Это всё, чего меня удостоили после трехнедельного молчания. Нет, я, конечно, не ждала сопливых слов об острой потребности Воронова во мне и прочую дрянь. Но и такой вариант мне казался несправедливым. Я ломала себя все эти дни, пыталась подавить свой дикий нрав, прислушиваясь к рассудку, а в итоге меня вызывают на ковер к боссу, как какую-то шлюху.

- Нет, - отвечаю без тени страха или волнения.

- Что? – кажется, такого поворота Вадим никак не ожидал.

- Нет, я к тебе не приеду, - разъясняю и вешаю трубку. Больше он не звонит.

Ночью верчусь в кровати и никак не могу заставить себя подремать. Глаза пекут от недосыпа, а всё тело будто ломает некая странная, необъяснимая боль. Она ни на что не похожа, сидит где-то в груди и грызет меня, будто дикое животное.

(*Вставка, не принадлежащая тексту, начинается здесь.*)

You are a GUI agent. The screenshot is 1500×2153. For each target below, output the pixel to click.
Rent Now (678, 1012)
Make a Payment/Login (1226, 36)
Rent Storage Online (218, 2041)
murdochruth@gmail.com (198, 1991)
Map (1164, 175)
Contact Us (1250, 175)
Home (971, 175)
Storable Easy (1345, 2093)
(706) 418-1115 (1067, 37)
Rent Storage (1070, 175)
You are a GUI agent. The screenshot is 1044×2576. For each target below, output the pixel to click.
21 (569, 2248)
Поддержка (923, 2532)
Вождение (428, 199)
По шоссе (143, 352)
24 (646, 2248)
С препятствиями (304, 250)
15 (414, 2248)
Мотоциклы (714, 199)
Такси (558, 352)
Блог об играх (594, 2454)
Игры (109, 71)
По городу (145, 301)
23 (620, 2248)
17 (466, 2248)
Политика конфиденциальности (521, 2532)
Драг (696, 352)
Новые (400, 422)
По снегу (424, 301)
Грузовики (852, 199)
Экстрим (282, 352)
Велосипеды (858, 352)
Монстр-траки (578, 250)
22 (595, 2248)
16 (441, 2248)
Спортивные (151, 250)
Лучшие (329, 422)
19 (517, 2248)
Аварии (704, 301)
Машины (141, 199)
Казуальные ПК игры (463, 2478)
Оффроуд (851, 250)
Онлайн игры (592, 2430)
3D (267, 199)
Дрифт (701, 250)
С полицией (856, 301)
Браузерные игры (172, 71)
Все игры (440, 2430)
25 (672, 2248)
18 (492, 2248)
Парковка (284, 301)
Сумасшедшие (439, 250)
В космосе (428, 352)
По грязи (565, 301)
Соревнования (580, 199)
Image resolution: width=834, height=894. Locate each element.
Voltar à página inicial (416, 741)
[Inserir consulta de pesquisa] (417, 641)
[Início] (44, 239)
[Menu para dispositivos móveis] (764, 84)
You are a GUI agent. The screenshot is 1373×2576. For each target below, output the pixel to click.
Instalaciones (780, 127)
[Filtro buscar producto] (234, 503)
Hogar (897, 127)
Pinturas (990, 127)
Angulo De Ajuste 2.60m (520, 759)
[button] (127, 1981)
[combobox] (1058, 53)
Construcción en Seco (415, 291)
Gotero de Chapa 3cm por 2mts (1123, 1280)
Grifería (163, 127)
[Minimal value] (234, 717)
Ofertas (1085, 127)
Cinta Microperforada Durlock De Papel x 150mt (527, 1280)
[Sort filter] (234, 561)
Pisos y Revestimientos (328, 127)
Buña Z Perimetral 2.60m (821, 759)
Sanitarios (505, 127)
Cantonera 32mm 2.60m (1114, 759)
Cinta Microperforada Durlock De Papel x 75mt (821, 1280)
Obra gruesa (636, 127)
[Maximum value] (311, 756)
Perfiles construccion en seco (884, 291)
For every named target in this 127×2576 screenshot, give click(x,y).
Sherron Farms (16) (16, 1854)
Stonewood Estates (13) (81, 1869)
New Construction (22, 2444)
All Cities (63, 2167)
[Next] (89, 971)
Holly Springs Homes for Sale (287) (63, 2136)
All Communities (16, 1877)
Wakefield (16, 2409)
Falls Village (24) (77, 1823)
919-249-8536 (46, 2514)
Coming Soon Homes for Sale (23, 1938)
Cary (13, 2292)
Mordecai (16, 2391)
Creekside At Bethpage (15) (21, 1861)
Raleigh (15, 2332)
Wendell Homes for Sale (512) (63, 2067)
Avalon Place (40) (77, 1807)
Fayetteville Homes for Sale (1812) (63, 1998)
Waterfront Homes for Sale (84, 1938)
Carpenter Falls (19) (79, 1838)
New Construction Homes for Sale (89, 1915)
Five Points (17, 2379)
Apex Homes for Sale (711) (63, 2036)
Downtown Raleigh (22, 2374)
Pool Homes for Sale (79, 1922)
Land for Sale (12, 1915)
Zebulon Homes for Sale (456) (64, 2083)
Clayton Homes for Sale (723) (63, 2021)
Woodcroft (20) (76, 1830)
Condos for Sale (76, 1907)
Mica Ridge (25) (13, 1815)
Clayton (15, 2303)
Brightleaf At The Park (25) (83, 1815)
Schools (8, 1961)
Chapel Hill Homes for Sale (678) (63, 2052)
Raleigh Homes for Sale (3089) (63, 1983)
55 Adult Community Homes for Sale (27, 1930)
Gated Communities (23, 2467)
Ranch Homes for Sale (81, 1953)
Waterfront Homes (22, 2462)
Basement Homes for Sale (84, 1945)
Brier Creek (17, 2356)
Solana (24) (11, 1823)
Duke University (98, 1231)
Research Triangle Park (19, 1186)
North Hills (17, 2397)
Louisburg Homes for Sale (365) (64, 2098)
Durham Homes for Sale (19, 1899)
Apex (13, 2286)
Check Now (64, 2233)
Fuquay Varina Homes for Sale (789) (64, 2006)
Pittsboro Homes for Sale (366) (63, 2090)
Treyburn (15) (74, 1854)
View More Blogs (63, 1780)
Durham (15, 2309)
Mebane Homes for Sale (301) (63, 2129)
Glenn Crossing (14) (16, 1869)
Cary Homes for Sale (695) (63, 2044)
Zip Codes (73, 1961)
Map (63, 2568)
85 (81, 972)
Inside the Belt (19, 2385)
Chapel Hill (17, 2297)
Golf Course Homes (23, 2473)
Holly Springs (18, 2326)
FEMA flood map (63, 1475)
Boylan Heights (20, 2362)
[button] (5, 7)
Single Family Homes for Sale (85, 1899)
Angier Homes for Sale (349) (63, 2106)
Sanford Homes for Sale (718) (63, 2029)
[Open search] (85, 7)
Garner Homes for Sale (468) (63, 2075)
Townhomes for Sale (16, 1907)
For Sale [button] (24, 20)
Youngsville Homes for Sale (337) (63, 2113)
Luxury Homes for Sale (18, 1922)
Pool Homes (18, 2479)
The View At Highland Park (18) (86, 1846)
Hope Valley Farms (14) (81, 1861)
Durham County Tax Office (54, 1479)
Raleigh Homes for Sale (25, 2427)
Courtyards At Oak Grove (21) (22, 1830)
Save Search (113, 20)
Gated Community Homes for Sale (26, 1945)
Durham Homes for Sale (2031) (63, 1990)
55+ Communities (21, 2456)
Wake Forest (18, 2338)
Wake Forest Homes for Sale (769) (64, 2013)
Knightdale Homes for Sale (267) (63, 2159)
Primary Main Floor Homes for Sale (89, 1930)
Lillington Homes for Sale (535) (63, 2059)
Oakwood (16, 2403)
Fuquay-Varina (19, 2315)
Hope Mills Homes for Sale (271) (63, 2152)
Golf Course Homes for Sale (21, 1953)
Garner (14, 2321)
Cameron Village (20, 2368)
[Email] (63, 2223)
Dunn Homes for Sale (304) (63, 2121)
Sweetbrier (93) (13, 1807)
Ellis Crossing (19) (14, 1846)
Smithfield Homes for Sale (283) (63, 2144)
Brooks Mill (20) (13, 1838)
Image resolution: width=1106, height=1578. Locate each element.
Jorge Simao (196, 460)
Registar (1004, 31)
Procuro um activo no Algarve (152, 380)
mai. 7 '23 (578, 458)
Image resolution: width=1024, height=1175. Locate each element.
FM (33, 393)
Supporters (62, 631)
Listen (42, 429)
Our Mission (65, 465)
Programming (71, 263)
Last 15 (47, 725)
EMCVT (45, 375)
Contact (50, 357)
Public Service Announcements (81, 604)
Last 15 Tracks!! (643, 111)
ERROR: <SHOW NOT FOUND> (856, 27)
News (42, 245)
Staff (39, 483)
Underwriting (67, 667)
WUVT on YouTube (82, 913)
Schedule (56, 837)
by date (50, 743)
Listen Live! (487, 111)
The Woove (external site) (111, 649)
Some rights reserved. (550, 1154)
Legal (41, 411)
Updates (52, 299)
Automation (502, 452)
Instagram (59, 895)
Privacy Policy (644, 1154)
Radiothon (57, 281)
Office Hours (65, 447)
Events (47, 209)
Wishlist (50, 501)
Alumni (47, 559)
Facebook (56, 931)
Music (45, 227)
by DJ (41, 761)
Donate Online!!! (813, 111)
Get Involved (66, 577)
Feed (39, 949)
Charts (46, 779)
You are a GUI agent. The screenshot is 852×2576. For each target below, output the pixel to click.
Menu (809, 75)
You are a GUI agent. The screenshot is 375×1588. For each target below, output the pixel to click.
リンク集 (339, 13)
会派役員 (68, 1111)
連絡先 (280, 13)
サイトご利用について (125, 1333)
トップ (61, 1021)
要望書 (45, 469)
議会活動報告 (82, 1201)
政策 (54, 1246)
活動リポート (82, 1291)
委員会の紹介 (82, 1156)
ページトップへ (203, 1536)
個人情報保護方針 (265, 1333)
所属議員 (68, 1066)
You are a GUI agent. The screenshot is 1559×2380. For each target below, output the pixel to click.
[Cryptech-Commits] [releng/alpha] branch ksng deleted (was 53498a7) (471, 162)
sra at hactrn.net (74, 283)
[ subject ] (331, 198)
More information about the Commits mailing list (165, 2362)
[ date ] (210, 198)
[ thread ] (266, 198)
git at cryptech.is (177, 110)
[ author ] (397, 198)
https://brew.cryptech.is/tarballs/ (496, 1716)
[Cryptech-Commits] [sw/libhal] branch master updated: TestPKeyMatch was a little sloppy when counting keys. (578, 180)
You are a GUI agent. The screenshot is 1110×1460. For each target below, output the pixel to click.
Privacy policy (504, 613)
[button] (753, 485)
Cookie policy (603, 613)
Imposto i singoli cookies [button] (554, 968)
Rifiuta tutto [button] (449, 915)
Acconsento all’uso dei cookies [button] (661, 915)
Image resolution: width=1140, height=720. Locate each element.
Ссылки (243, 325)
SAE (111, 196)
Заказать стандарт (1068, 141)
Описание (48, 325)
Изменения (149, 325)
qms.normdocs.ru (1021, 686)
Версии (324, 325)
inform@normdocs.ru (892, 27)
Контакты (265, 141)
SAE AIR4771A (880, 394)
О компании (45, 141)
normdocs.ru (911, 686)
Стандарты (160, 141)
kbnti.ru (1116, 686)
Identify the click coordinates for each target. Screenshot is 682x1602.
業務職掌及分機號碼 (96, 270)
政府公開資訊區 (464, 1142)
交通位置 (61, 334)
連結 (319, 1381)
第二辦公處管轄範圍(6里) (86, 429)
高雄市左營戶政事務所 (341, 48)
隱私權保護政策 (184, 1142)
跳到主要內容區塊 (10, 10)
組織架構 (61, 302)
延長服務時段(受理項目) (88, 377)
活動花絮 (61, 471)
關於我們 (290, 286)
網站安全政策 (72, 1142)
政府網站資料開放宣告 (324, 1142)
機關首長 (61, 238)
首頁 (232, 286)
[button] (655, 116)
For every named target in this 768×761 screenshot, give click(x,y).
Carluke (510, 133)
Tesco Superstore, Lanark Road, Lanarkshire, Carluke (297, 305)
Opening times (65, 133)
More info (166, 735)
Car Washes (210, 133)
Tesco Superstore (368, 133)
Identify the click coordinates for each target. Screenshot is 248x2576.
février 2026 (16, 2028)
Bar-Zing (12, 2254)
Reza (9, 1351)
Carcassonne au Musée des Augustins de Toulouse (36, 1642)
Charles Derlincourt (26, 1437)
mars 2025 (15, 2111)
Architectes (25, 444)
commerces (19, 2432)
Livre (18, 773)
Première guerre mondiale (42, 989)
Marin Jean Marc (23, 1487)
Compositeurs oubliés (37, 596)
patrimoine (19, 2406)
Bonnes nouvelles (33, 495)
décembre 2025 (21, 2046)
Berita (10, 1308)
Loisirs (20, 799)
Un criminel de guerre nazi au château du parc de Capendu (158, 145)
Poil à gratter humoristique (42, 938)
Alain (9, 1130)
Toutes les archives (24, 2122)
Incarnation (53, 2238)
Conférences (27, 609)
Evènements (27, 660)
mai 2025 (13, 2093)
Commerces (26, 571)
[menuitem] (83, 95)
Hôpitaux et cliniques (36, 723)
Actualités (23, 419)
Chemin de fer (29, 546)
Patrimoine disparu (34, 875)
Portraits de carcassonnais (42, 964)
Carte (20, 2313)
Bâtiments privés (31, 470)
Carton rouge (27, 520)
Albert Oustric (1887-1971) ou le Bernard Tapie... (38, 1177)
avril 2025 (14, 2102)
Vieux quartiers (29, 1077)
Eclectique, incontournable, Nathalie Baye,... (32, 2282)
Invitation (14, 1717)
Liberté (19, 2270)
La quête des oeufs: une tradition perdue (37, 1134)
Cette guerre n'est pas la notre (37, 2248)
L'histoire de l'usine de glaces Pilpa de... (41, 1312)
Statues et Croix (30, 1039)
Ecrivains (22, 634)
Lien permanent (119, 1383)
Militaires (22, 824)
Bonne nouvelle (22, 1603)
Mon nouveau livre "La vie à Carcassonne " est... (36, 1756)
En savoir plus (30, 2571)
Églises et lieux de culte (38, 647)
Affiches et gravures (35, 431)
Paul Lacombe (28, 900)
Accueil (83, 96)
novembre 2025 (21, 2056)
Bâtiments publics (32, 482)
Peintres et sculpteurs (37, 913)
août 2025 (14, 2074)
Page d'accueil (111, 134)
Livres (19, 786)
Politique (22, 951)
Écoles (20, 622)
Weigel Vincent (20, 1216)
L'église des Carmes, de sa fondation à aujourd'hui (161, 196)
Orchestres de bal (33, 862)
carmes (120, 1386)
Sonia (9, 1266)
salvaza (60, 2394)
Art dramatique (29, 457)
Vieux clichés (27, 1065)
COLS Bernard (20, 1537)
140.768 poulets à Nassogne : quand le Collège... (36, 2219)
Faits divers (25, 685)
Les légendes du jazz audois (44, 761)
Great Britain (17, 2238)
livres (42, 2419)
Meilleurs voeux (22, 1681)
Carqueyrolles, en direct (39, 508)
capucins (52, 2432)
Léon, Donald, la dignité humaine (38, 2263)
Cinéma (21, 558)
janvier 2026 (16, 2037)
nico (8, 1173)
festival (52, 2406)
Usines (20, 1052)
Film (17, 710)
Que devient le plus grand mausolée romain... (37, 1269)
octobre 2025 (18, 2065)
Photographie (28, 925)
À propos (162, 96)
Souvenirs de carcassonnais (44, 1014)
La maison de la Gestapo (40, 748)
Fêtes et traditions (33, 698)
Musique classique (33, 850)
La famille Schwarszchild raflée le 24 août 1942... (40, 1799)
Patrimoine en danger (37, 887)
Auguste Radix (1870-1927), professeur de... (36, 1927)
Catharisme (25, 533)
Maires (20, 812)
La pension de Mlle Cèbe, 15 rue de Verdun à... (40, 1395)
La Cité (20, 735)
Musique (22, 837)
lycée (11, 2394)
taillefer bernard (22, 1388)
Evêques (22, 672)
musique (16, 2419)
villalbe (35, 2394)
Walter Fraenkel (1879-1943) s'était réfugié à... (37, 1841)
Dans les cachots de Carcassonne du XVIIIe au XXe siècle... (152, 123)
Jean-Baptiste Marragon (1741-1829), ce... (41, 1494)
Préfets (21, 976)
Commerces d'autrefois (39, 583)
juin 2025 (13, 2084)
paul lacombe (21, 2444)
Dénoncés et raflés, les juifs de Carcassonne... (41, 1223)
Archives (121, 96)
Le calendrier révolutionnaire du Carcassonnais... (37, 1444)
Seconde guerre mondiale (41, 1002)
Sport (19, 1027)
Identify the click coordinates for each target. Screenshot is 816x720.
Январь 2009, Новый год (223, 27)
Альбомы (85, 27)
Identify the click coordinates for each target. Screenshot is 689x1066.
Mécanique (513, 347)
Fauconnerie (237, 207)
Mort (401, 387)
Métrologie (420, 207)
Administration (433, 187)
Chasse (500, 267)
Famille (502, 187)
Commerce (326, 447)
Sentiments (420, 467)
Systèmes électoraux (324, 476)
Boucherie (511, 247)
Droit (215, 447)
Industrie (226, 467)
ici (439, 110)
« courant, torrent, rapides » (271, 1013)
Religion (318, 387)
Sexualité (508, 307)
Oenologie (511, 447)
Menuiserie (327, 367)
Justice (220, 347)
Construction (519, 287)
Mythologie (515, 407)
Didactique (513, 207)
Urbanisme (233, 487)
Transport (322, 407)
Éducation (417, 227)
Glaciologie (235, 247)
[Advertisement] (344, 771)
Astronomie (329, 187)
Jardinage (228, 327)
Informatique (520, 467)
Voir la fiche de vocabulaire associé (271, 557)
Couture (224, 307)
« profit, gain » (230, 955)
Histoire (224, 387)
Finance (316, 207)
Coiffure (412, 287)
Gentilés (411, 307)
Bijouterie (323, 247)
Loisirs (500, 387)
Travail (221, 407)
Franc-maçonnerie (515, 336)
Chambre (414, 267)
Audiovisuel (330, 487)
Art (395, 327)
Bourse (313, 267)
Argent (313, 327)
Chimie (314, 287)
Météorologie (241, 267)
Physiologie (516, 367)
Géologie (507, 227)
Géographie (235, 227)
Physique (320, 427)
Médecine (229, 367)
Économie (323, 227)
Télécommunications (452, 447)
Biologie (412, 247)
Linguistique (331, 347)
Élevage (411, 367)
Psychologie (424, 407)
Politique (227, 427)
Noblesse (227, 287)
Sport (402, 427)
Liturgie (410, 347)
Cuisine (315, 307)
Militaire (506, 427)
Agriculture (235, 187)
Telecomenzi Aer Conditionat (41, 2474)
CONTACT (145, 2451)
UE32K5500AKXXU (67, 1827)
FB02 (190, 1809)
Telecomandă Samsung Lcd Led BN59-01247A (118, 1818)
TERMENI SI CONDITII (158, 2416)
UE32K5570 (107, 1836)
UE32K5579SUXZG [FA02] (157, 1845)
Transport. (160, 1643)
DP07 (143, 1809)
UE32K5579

Разные мысли тоже не дают покоя. Уставившись в потолок, я думала обо всём том, что меня окружает. Может, нужно было согласиться и поехать? Нет. Тут же себя одергиваю. У меня, по сути, ничего нет. Всё, что мне дали, могут в любой момент и отнять, кроме одного – чувства достоинства, гордости. Я всегда была такой, даже маленькой.

Когда встревала в драку с мальчишками из детдома из-за того, что они меня в очередной раз дразнили, учителя разнимали нас и требовали, чтобы я извинилась за свое неподобающе для девочки поведение. Никогда этого не делала. Не потому, что я не видела своих берегов и не признавала вину. Я не была виноватой и просто защищалась, понимая, что не заслуживаю оскорблений. Из-за моего, как считали учителя, упрямства меня наказывали и не давали ужин. Есть хотелось, но я всё равно молчала и не извинялась.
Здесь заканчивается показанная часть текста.